- **EXERCISE**:
Reproduce the records below exactly, leaving out any pictures.

*** RECORDS SHOWN

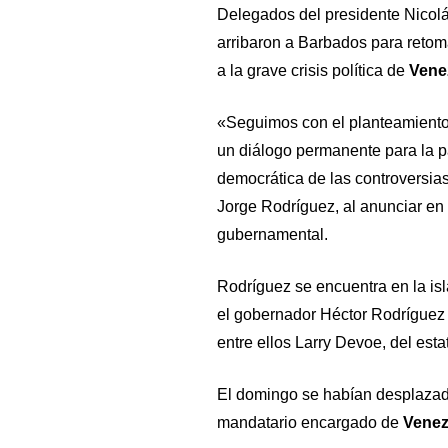
Delegados del presidente Nicolá
arribaron a Barbados para retom
a la grave crisis política de
Vene
«Seguimos con el planteamiento
un diálogo permanente para la pa
democrática de las controversias
Jorge Rodríguez, al anunciar en 
gubernamental.
Rodríguez se encuentra en la isla
el gobernador Héctor Rodríguez y
entre ellos Larry Devoe, del es
El domingo se habían desplazad
mandatario encargado de
Venez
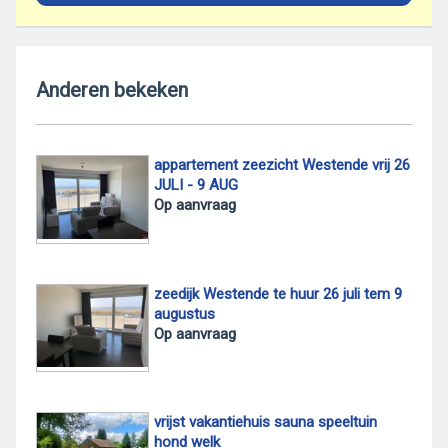
Anderen bekeken
appartement zeezicht Westende vrij 26
JULI - 9 AUG
Op aanvraag
zeedijk Westende te huur 26 juli tem 9
augustus
Op aanvraag
vrijst vakantiehuis sauna speeltuin
hond welk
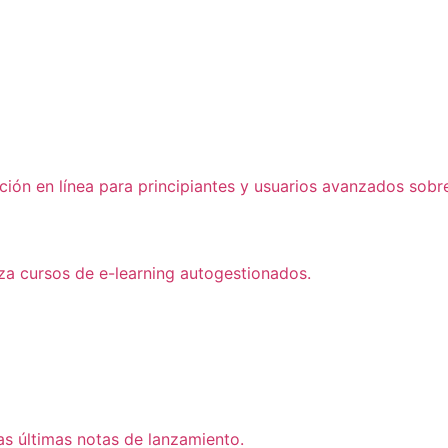
ón en línea para principiantes y usuarios avanzados sobre
iza cursos de e-learning autogestionados.
as últimas notas de lanzamiento.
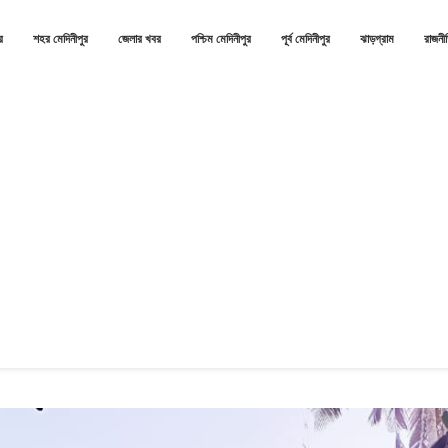
র
শহর মেদিনীপুর
জেলার খবর
পশ্চিম মেদিনীপুর
পূর্ব মেদিনীপুর
ঝাড়গ্রাম
রাজনী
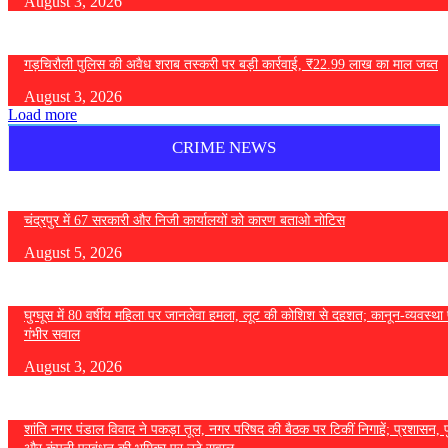
August 3, 2026
गड़चिरौली पुलिस की अवैध शराब तस्करी पर बड़ी कार्रवाई, ₹22.99 लाख का माल जब्त
August 3, 2026
Load more
CRIME NEWS
चंद्रपुर में 67 सरकारी और निजी कार्यालयों को कारण बताओ नोटिस
August 5, 2026
घुग्घूस में 80 वर्षीय महिला पर जानलेवा हमला, लूट की कोशिश से दहशत; कानून-व्यवस्था 
गंभीर सवाल
August 3, 2026
शांति नगर पंडाल विवाद ने पकड़ा तूल, नगर परिषद की बैठक पर टिकीं निगाहें; प्रशासन, 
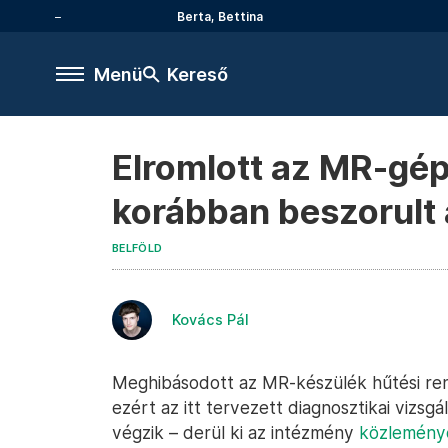
Berta, Bettina
Menü
Kereső
Elromlott az MR-gép
korábban beszorult a
BELFÖLD
Kovács Pál
Meghibásodott az MR-készülék hűtési ren
ezért az itt tervezett diagnosztikai vizs
végzik – derül ki az intézmény
közlemény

******

- **RESULT OF THE EXERCISE**:
Delegados del presidente Nicolá
arribaron a Barbados para retom
a la grave crisis política de
Vene
«Seguimos con el planteamiento
un diálogo permanente para la pa
democrática de las controversias
Jorge Rodríguez, al anunciar en 
gubernamental.
Rodríguez se encuentra en la isla
el gobernador Héctor Rodríguez y
entre ellos Larry Devoe, del es
El domingo se habían desplazad
mandatario encargado de
Venez
Anderen bekeken
appartement zeezicht Westende vrij 26
JULI - 9 AUG
Op aanvraag
zeedijk Westende te huur 26 juli tem 9
augustus
Op aanvraag
vrijst vakantiehuis sauna speeltuin
hond welk
ón en línea para principiantes y usuarios avanzados sobre
iza cursos de e-learning autogestionados.
as últimas notas de lanzamiento.
র
শহর মেদিনীপুর
জেলার খবর
পশ্চিম মেদিনীপুর
পূর্ব মেদিনীপুর
ঝাড়গ্রাম
রাজনী
August 3, 2026
गड़चिरौली पुलिस की अवैध शराब तस्करी पर बड़ी कार्रवाई, ₹22.99 लाख का माल जब्त
August 3, 2026
Load more
CRIME NEWS
चंद्रपुर में 67 सरकारी और निजी कार्यालयों को कारण बताओ नोटिस
August 5, 2026
घुग्घूस में 80 वर्षीय महिला पर जानलेवा हमला, लूट की कोशिश से दहशत; कानून-व्यवस्था 
गंभीर सवाल
August 3, 2026
शांति नगर पंडाल विवाद ने पकड़ा तूल, नगर परिषद की बैठक पर टिकीं निगाहें; प्रशासन, 
Berta, Bettina
Menü
Kereső
Elromlott az MR-gép
korábban beszorult a
BELFÖLD
Kovács Pál
Meghibásodott az MR-készülék hűtési ren
ezért az itt tervezett diagnosztikai vizs
végzik – derül ki az intézmény
közlemény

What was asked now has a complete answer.